## PROBLEM TO WORK ON
Keep the text of the data exactly as it is and omit each picture from the copy.

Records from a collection
++++++++++++++++++++

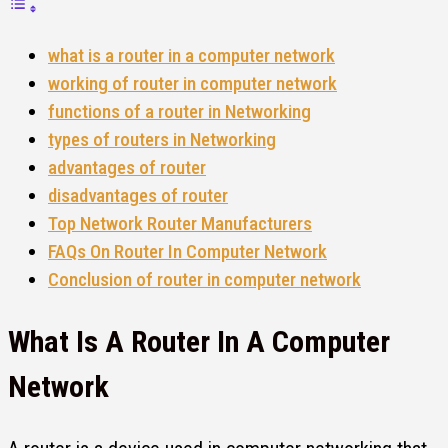
what is a router in a computer network
working of router in computer network
functions of a router in Networking
types of routers in Networking
advantages of router
disadvantages of router
Top Network Router Manufacturers
FAQs On Router In Computer Network
Conclusion of router in computer network
What Is A
Router In A Computer
Network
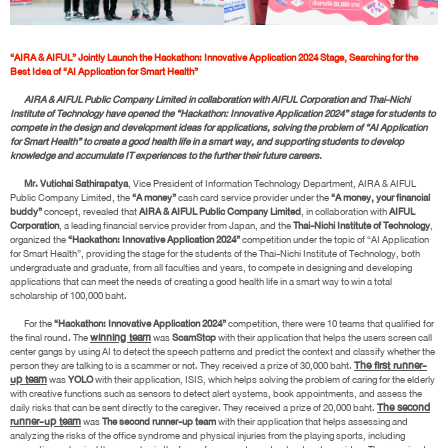
“AIRA & AIFUL” Jointly Launch the Hackathon: Innovative Application 2024 Stage, Searching for the
Best Idea of “AI Application for Smart Health”
AIRA & AIFUL Public Company Limited in collaboration with AIFUL Corporation and Thai-Nichi
Institute of Technology have opened the “Hackathon: Innovative Application 2024” stage for students to
compete in the design and development ideas for applications, solving the problem of “AI Application
for Smart Health” to create a good health life in a smart way, and supporting students to develop
knowledge and accumulate IT experiences to the further their future careers.
Mr. Vutichai Sathirapatya
, Vice President of Information Technology Department, AIRA & AIFUL
Public Company Limited, the
“A money”
cash card service provider under the
“A money, your financial
buddy”
concept, revealed that
AIRA & AIFUL Public Company Limited
, in collaboration with
AIFUL
Corporation
, a leading financial service provider from Japan, and the
Thai-Nichi Institute of Technology
,
organized the
“Hackathon: Innovative Application 2024”
competition under the topic of “AI Application
for Smart Health”, providing the stage for the students of the Thai-Nichi Institute of Technology, both
undergraduate and graduate, from all faculties and years, to compete in designing and developing
applications that can meet the needs of creating a good health life in a smart way to win a total
scholarship of 100,000 baht.
For the
“Hackathon: Innovative Application 2024”
competition, there were 10 teams that qualified for
the final round. The
winning team
was
ScamStop
with their application that helps the users screen call
center gangs by using AI to detect the speech patterns and predict the context and classify whether the
person they are talking to is a scammer or not. They received a prize of 30,000 baht.
The first runner-
up team
was
YOLO
with their application, ISIS, which helps solving the problem of caring for the elderly
with creative functions such as sensors to detect alert systems, book appointments, and assess the
daily risks that can be sent directly to the caregiver. They received a prize of 20,000 baht.
The second
runner-up team
was
The second runner-up team
with their application that helps assessing and
analyzing the risks of the office syndrome and physical injuries from the playing sports, including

++++++++++++++++++++

## EXERCISE ANSWER
what is a router in a computer network
working of router in computer network
functions of a router in Networking
types of routers in Networking
advantages of router
disadvantages of router
Top Network Router Manufacturers
FAQs On Router In Computer Network
Conclusion of router in computer network
What Is A
Router In A Computer
Network
“AIRA & AIFUL” Jointly Launch the Hackathon: Innovative Application 2024 Stage, Searching for the
Best Idea of “AI Application for Smart Health”
AIRA & AIFUL Public Company Limited in collaboration with AIFUL Corporation and Thai-Nichi
Institute of Technology have opened the “Hackathon: Innovative Application 2024” stage for students to
compete in the design and development ideas for applications, solving the problem of “AI Application
for Smart Health” to create a good health life in a smart way, and supporting students to develop
knowledge and accumulate IT experiences to the further their future careers.
Mr. Vutichai Sathirapatya
, Vice President of Information Technology Department, AIRA & AIFUL
Public Company Limited, the
“A money”
cash card service provider under the
“A money, your financial
buddy”
concept, revealed that
AIRA & AIFUL Public Company Limited
, in collaboration with
AIFUL
Corporation
, a leading financial service provider from Japan, and the
Thai-Nichi Institute of Technology
,
organized the
“Hackathon: Innovative Application 2024”
competition under the topic of “AI Application
for Smart Health”, providing the stage for the students of the Thai-Nichi Institute of Technology, both
undergraduate and graduate, from all faculties and years, to compete in designing and developing
applications that can meet the needs of creating a good health life in a smart way to win a total
scholarship of 100,000 baht.
For the
“Hackathon: Innovative Application 2024”
competition, there were 10 teams that qualified for
the final round. The
winning team
was
ScamStop
with their application that helps the users screen call
center gangs by using AI to detect the speech patterns and predict the context and classify whether the
person they are talking to is a scammer or not. They received a prize of 30,000 baht.
The first runner-
up team
was
YOLO
with their application, ISIS, which helps solving the problem of caring for the elderly
with creative functions such as sensors to detect alert systems, book appointments, and assess the
daily risks that can be sent directly to the caregiver. They received a prize of 20,000 baht.
The second
runner-up team
was
The second runner-up team
with their application that helps assessing and
analyzing the risks of the office syndrome and physical injuries from the playing sports, including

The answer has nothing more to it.